Records contained in a dataset:
Content starts

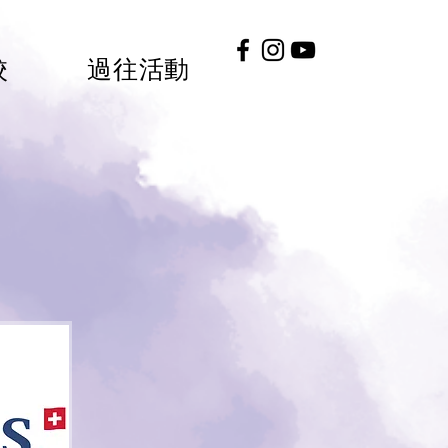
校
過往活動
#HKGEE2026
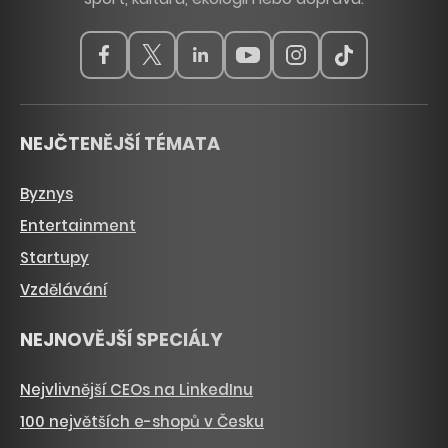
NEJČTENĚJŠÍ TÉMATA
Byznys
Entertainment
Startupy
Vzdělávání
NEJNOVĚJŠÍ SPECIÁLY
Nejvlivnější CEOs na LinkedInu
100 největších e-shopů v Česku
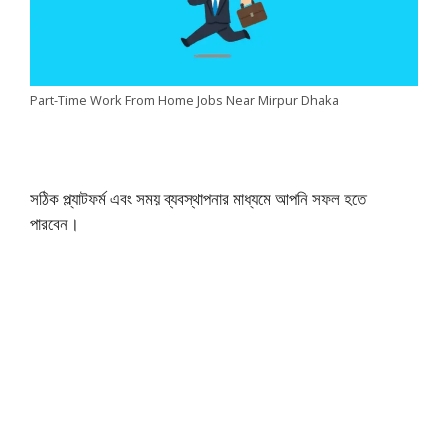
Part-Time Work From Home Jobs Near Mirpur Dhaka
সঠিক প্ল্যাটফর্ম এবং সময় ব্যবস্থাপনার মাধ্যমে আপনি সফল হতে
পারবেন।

Content ends
Content starts

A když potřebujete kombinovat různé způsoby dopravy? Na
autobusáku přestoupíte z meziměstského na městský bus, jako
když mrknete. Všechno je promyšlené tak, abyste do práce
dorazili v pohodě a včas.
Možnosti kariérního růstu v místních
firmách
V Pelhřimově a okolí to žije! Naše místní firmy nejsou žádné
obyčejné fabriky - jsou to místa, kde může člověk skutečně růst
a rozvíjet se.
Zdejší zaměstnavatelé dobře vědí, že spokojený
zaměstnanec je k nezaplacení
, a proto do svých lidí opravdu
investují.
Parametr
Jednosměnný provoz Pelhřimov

Content ends

- [Work instructions] Go through the records above. Copy each line in which the string "když" appears.

- [Reply]
A když potřebujete kombinovat různé způsoby dopravy? Na
když mrknete. Všechno je promyšlené tak, abyste do práce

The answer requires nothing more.